In 2009 and 2010, county staff and the Thomas Jefferson Planning District Commission modeled traffic projections through 2040 incorporating planned developments and existing land uses.
With respect to how the connector would alleviate traffic, Williams said there would be little change in the level of service.
"Without the Sunset-Fontaine Connector, Old Lynchburg Road near its intersection with Sunset Avenue, is just below 100% of capacity, which is level of service D," Williams said.
"The addition of the connector only decreases the traffic on the road by a matter of 2,700 - 3,000 vehicles per day, which drops it down to 85% - 87% of capacity, which means that you're probably at a low C or a high D," Williams added.
Additionally, Williams said that the connector would "significantly worsen the level of service" near the research park.
County staff did, however, recommend obtaining the right of way for the road and using it as a bicycle and pedestrian route until traffic levels necessitate a vehicular thoroughfare.
Charlottesville City Councilor Kathleen M. Galvin, who worked on the Area B study before joining council, argued that the vehicular connector was needed.
She also commented on the proposal's practicality.
"When have any of you seen a vehicular road go in after a residential development has been made," Galvin said. "It's going to be nearly impossible after there's any development on the Granger site."
Stribling Holdings LLC has a plan to build 79 single-family homes on the Granger property near the intersection of Sunset Avenue and the proposed Sunset-Fontaine Connector.
Albemarle's director of planning Wayne Cilimberg noted that one major hurdle the connector faces is the cost of crossing the CSX railroad near Fontaine Research Park, combined with the lack of funding from the Virginia Department of Transportation for the project.
"This road was never meant to be funded by VDOT, but rather by a private developer by way of a proffer agreement during a re-zoning," Galvin said. "This is the time you have for leverage."
But county principal planner Elaine Echols pointed out that the county cannot expect the developer to proffer the railroad crossing, the most expensive section of the road, because that property owner will be developing by-right.
Leverage for developer proffers comes with a rezoning request.
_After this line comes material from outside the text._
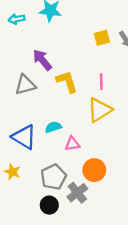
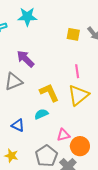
yellow square: (102, 38) -> (73, 34), turned 32
yellow L-shape: (67, 82) -> (49, 93), moved
blue triangle: (24, 137) -> (18, 125), size x0.6
pink triangle: (72, 144) -> (63, 135), moved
The last opportunity for that was when Albemarle County approved an expansion of the research park in late 2010 with only a requirement that UVa set aside land for a portion of the road, not a contribution to a future railroad crossing.
Now Echols says it is more likely that the road will take a piecemeal approach, with the bridge crossing coming at a later date.
"The reality is that there is a good chance that we're going to get that road in place through [another] by-right development," Echols said. "What we've seen on those preliminary plats, and it's a risk we take, but what we've seen shows the appropriate road connections and locations."
"I think we may be building interconnections, just not getting the [the railroad crossing] in the near future," Echols added.
Commissioner Don Franco argued for beginning construction and addressed the need to start figuring out how many lanes the road would have.
"I like the idea of building the roads that can be built now. My point is that we need to understand what type of road this is going in so we can give that guidance idea to the developer," Franco said.
Commissioner Rick Randolph criticized the vehicular model.
"Our existing model is bankrupt," Randolph said. "A model that brings more cars for more highways that would bring more cars isn't going to work. Light rail is something that might work for this road."